I couldn't sleep last night, and was up around 4am lurking on Twitter. I came across an old friend, Elizabeth Green, who is an accomplished and awesome education writer -- you've probably read some of her recent NYT mag cover stories, and it turns out she has a new book out, Building a Better Teacher. I know Elizabeth because back in 2008 at OpenPlans, we worked with her to launch GothamSchools, which eventually spun-out and became Chalkbeat. I said to myself: oh yeah, that was such a great project; I had totally forgotten about that. So awesome that it is still up and running and thriving. And I dutifully headed over to update my Linkedin profile and add it to the section about my time at OpenPlans. During my nearly 6 years at OpenPlans, we built a lot of great things and accomplished a lot, and I'm really proud of my time there. But it's also true that we made a ton of mistakes and invested time, money and energy in many projects that ranged from mild disappointment to total clusterfuck. Looking at my LinkedIn profile, I started to feel bad that I was only listing the projects that worked - the ones that I'm proud of. And that's kind of lame. The ones that didn't work were equally important -- perhaps more so, for all the hard lessons I learned through doing them and failing. So rather than be ashamed of them (the natural and powerful response), I should try and celebrate them. So I decided to add a new section to my LinkedIn profile -- right under my work history: Self.Anti-Portfolio. Projects that didn't work. I started with things we did at OpenPlans, but have since added to it beyond that. Here's the list so far:
OpenCore (2005-8) - a platform for organizing/activism. Hugely complex, too much engineering, not enough product/customer focus, trying to be a web service and an open source project at the same time and basically failing at both. (now http://coactivate.org)

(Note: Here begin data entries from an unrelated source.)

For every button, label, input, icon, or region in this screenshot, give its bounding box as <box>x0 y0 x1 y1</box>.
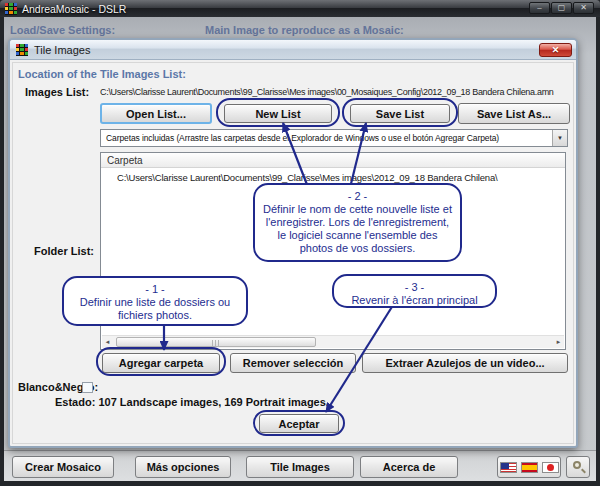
dialog-titlebar: Tile Images <box>10 40 576 60</box>
screen: Load/Save Settings: Main Image to reprod… <box>0 0 600 486</box>
spain-flag-icon <box>521 462 538 473</box>
estado-status: Estado: 107 Landscape images, 169 Portra… <box>55 396 329 408</box>
maximize-button[interactable]: ▢ <box>551 2 572 14</box>
folders-dropdown-value: Carpetas incluidas (Arrastre las carpeta… <box>101 133 552 143</box>
callout-2-text: Définir le nom de cette nouvelle liste e… <box>263 203 452 255</box>
mas-opciones-button[interactable]: Más opciones <box>135 456 231 478</box>
save-list-as-button[interactable]: Save List As... <box>458 103 570 124</box>
scroll-right-icon[interactable]: ► <box>553 337 564 348</box>
scrollbar-grip <box>212 340 221 346</box>
callout-1-number: - 1 - <box>72 283 238 296</box>
callout-3: - 3 - Revenir à l'écran principal <box>332 274 497 308</box>
main-window-titlebar: AndreaMosaic - DSLR – ▢ ✕ <box>0 0 600 17</box>
magnifier-icon <box>573 461 581 469</box>
dialog-mosaic-icon <box>16 44 28 56</box>
callout-3-number: - 3 - <box>342 281 487 294</box>
blanco-negro-checkbox[interactable] <box>82 382 93 393</box>
us-flag-icon <box>500 462 517 473</box>
acerca-de-button[interactable]: Acerca de <box>360 456 458 478</box>
main-window-title: AndreaMosaic - DSLR <box>22 3 126 15</box>
callout-1: - 1 - Definir une liste de dossiers ou f… <box>62 276 248 326</box>
language-flags-button[interactable] <box>497 456 561 478</box>
remover-seleccion-button[interactable]: Remover selección <box>230 353 356 373</box>
callout-2-number: - 2 - <box>263 190 452 203</box>
folder-list-label: Folder List: <box>10 245 94 257</box>
dialog-close-button[interactable]: ✕ <box>539 43 572 57</box>
japan-flag-icon <box>542 462 559 473</box>
callout-2: - 2 - Définir le nom de cette nouvelle l… <box>253 183 462 262</box>
agregar-carpeta-button[interactable]: Agregar carpeta <box>102 353 220 373</box>
main-image-label: Main Image to reproduce as a Mosaic: <box>205 24 404 36</box>
aceptar-button[interactable]: Aceptar <box>259 414 339 433</box>
scrollbar-thumb[interactable] <box>116 337 316 347</box>
estado-label: Estado: <box>55 396 95 408</box>
callout-3-text: Revenir à l'écran principal <box>342 294 487 307</box>
close-button[interactable]: ✕ <box>573 2 594 14</box>
load-save-settings-label: Load/Save Settings: <box>10 24 115 36</box>
extraer-azulejos-button[interactable]: Extraer Azulejos de un video... <box>362 353 568 373</box>
carpeta-column-header[interactable]: Carpeta <box>101 153 565 168</box>
crear-mosaico-button[interactable]: Crear Mosaico <box>12 456 114 478</box>
save-list-button[interactable]: Save List <box>350 104 450 123</box>
andreamosaic-app-icon <box>5 3 17 15</box>
dialog-title: Tile Images <box>34 44 90 56</box>
tile-images-button[interactable]: Tile Images <box>246 456 354 478</box>
horizontal-scrollbar[interactable]: ◄ ► <box>102 335 564 348</box>
folders-dropdown[interactable]: Carpetas incluidas (Arrastre las carpeta… <box>100 129 568 147</box>
magnifier-button[interactable] <box>566 456 590 478</box>
images-list-label: Images List: <box>25 86 89 98</box>
scroll-left-icon[interactable]: ◄ <box>102 337 113 348</box>
open-list-button[interactable]: Open List... <box>100 103 212 124</box>
main-toolbar: Crear Mosaico Más opciones Tile Images A… <box>4 450 596 481</box>
new-list-button[interactable]: New List <box>224 104 332 123</box>
section-heading: Location of the Tile Images List: <box>18 68 186 80</box>
window-controls: – ▢ ✕ <box>529 2 594 14</box>
minimize-button[interactable]: – <box>529 2 550 14</box>
folder-list-item[interactable]: C:\Users\Clarisse Laurent\Documents\99_C… <box>117 172 563 183</box>
chevron-down-icon[interactable]: ▼ <box>552 130 567 146</box>
images-list-path: C:\Users\Clarisse Laurent\Documents\99_C… <box>100 87 570 97</box>
callout-1-text: Definir une liste de dossiers ou fichier… <box>72 296 238 322</box>
estado-value: 107 Landscape images, 169 Portrait image… <box>98 396 329 408</box>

Homefry (2008) - platform for short-term apartment sharing. Seemed like such a great idea. A few friends and I built a half-functional prototype, but didn't see it through. Maybe a billion dollar mistake. (more here).
Community Almanac (2009) - platform for sharing stories about local places. Really beautiful, but no one used it (http://communityalmanac.org)
OpenBlock (2010) - open source fork of everyblock.com, intended for use by traditional news organizations. Stack was too complicated, and in retrospect it would have been smarter to simply build new, similar tools, rather than directly keep alive that codebase (https://github.com/openplans/openblock)
Civic Commons Marketplace (2011) - a directory/marketplace of open source apps in use by government. Way overbuilt and never got traction. Burned the whole budget on data model architecture and engineering.
Distributed (2014) - crowd funding for tech policy projects. Worked OK, but we discontinued it after brief private pilot.
Looking through this list -- and there are certainly ones I've forgotten, and I will keep adding; trust me -- what I noticed was: in pretty much every one of these cases, the root cause was Big Design Up Front - too much engineering/building, and not enough customer development. Too much build, not enough hustle. Another observation is that these were mostly all slow, drawn-out, painful failures, not "fast" failures. I thought I learned these lessons way back in 2006! That was when I first read Getting Real, which became my bible (pre-The Lean Startup) for running product teams and building an organization. The ideas in Getting Real were the ones that helped make Streetsblog and Streetfilms such a big success. And they are what helped me understand what was going wrong with the OpenCore project, and ultimately led me to disassemble it and start what became OpenPlans Labs. But it turns out the hard lessons can lurk, no matter how much you think you've taken them to heart. Perhaps tracking the Anti-Portfolio in public will help.